The plan could also violate US obligations under international law
Congress passed the 1980 Refugee Act to bring domestic law in line with U.S. obligations under the Refugee Convention. Returning Mexican asylum seekers to Mexico would plainly violate Article 33 of the Refugee Convention which prohibits states from returning refugees “in any manner whatsoever” to territories where they face a threat to their life or freedom. This prohibition would also be violated by the return of Central American refugees to a country—such as Mexico—where they would face acute risks of being returned to their counties of persecution. As outlined below, Mexican officers often return asylum seekers to their countries of persecution despite prohibitions in Mexican law and the Refugee Convention.
The United States has also adopted the U.N. Convention against Torture (CAT), which prohibits returning a person to any country where that person would face torture. This obligation has also been interpreted to prohibit a country from deporting someone who faces torture to a third country that would subsequently expel the person to the place where he or she faces torture. Returning individuals to Mexico during their immigration who have a fear of torture in Mexico or who Mexico would expel to a country where they face torture would violate U.S. obligations under CAT.
Asylum seekers forced to wait in Mexico could be deported to persecution
Beyond the dangers that some asylum seekers face in Mexico, non-Mexican asylum seekers returned to Mexico may be subject to arrest by Mexican authorities—since most lack immigration status there—and face deportation to the country where they fear persecution. Mexican authorities have often improperly returned asylum seekers to their countries of persecution.
A 2018 Amnesty International report found that Mexican migration officials routinely turn back Central American asylum seekers and that 75 percent of migrants and asylum seekers surveyed were not informed of their right to seek asylum by migration officers in detention facilities, even though it is required by Mexican law. The Citizen’s Council of the National Institute of Migration (CCINM) also recently reported that asylum seekers continue to lack adequate access to information regarding the asylum process. Less than one percent of unaccompanied children apprehended in Mexico receive international protection, as detailed by Human Rights Watch.
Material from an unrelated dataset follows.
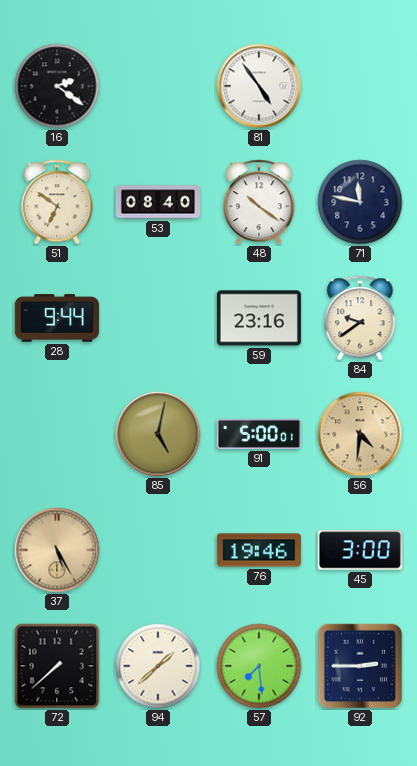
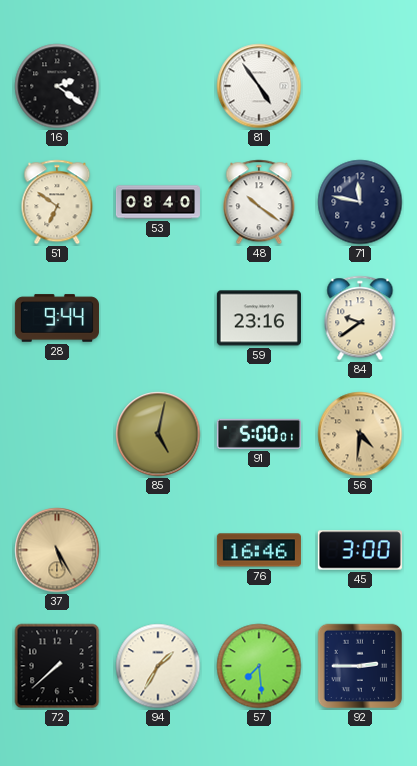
76: 19:46 -> 16:46
94: 1:38 -> 1:35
Despite progress since launching an asylum system, barriers persist, leaving many refugees unprotected from return to persecution. The system for seeking legal protection lacks national reach and capacity. COMAR—”The Mexican Commission for Refugee Aid”—has only four offices around the country, leaving many refugees without access to the system. After halting its processing of asylum applications in 2017, Mexico only reopened its system in 2018 after a successful lawsuit by the Mexican Commission for the Defense and Protection of Human Rights. Refugee processing in Mexico remains plagued by backlogs and understaffing. Refugees are blocked from protection under an untenable 30-day filing deadline, denied protection by COMAR officers who claim that refugees targeted by groups with national reach can safely relocate within their countries, and lack an effective appeal process to correct wrongful denials of protection. Finally, declining and disproportionately skewed rates for Central Americans raise concerns that individuals from those countries remain unprotected.